The day before the Test
Engineering work on the Derby to Nottingham railway line means that when I arrive in Nottingham, I am faced with a gruelling 40 minute Rail Replacement bus journey to Higgy’s house in Long Eaton.
However, I am refreshed by the lovely scenery and as the bus chugs past Beeston Recycling and Sewage Works I find myself pining for a commentary from the cheerful driver.
Without much delay Higgy and I find ourselves on a pub crawl around Sawley.
My favourite of the many pubs we visited is the White Lion. This establishment is owned by Lottery winners, who have fully refurbished the existing old pub and created a craft brewery at the rear.
Britain will need more philanthropists like this after Brexit.
My tipple of choice is ‘Jobber’, a lovely bitter which as it implies, after six pints or so certainly does the job.
A very odd day to start a Test match, certainly I cannot imagine they would try this on at stuffy Lords.
However, Trent Bridge is looking resplendent. The scaffolding and tarps have now been stripped from the new construction at the Radcliffe Road end, revealing a magnificent media centre with outdoor balcony seating. Spectacular, and it adds to the grounds already strong visual appeal.
If only the current unpopular stewards of Old Trafford had used the Trent Bridge architect, instead of the model set builders from puppet series ‘Stingray’ when planning their own renovation.
I’m just a jealous guy.
An easy one to start the quiz, then!
The start of play is delayed due to overnight rain allowing us to take in the band playing atop the Sound Bar next to the Trent Bridge Inn.
The band are playing Rolling Stones covers, and commence with the perfect anthem for an England cricket fan – “You can’t always get what you want.”
Later numbers such as “Gimme Shelter” and “Paint it Black” might also be appropriate, and there is also one for the ECB, “Sympathy for the Devil.”
The England Team selection raises a few eyebrows, in particular the dropping of erstwhile hero Sam Curran.
Presumably the selectors think the team will punch above its weight with Stokes.
Another curious toss decision by Captain Root, who decides to insert India on the basis that it is a bit cloudy. It’s a mistake.
Lunch finds us as normal in the Larwood and Voce pub adjacent to the ground, where I enjoy a reunion with Son Of – not seen since our last West Indies Addis trip, which by the way contained no elements of affray whatsoever.
Neither Son Of, or his two mates have match tickets – they have travelled up here simply to drink and enjoy the craic, which in fact quite a large number of people seem to have done.
Son Of is a worried man.
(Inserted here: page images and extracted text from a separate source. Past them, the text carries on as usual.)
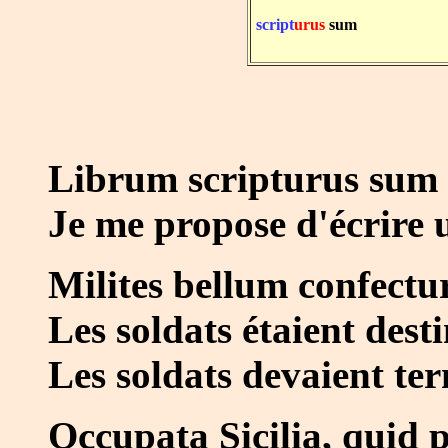
script
urus
sum
Librum scripturus sum d
Je me propose d'écrire u
Milites bellum confectur
Les soldats étaient dest
Les soldats devaient ter
Occupata Sicilia, quid 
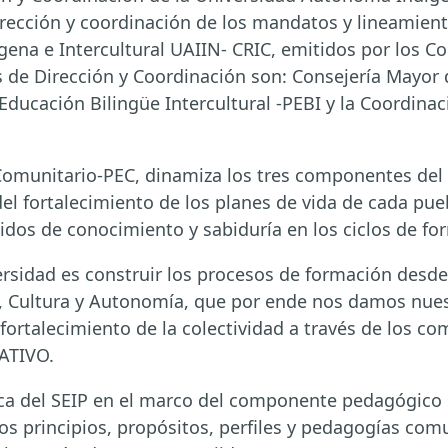
dirección y coordinación de los mandatos y lineamient
na e Intercultural UAIIN- CRIC, emitidos por los Co
s de Dirección y Coordinación son: Consejería Mayor 
ducación Bilingüe Intercultural -PEBI y la Coordinac
omunitario-PEC, dinamiza los tres componentes del S
del fortalecimiento de los planes de vida de cada pue
jidos de conocimiento y sabiduría en los ciclos de fo
rsidad es construir los procesos de formación desde l
ra, Cultura y Autonomía, que por ende nos damos nue
fortalecimiento de la colectividad a través de los 
ATIVO.
ca del SEIP en el marco del componente pedagógico 
los principios, propósitos, perfiles y pedagogías com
He is being abused by Facebook trolls about his Brexit views.
I sympathise but find this hard to believe. Everyone knows that Francophile Son Of feels the love for all things European – who could forget his helpfulness to that French family at the luggage scanner during our return trip through Addis Ababa airport in 2005?
Even worse for Son Of, Steve Mc Claren has just been appointed manager of his beloved QPR.
No wickets are falling, and while the runs pile up inside the ground the stack of empty plastic beer glasses do the same outside. Son Of and his two pals take their leave and Higgy and I stagger back into the ground in time to see India pass 300. Even after the number of beers we have consumed, Higgy and I could probably have caught better than England did today.
And judging by QPR’s 7-1 result today, maybe it’s just as well Son Of had some anaesthetic.
A couple more beers in the Trent Navigation and then it is time to catch the Rail Replacement bus back to Long Eaton.
With legs crossed I make a mental note to bring an empty bottle with me tomorrow.
Our Rail Replacement bus today is in fact a Reggae Rail Replacement bus and we are treated to dub sounds all the way into Nottingham.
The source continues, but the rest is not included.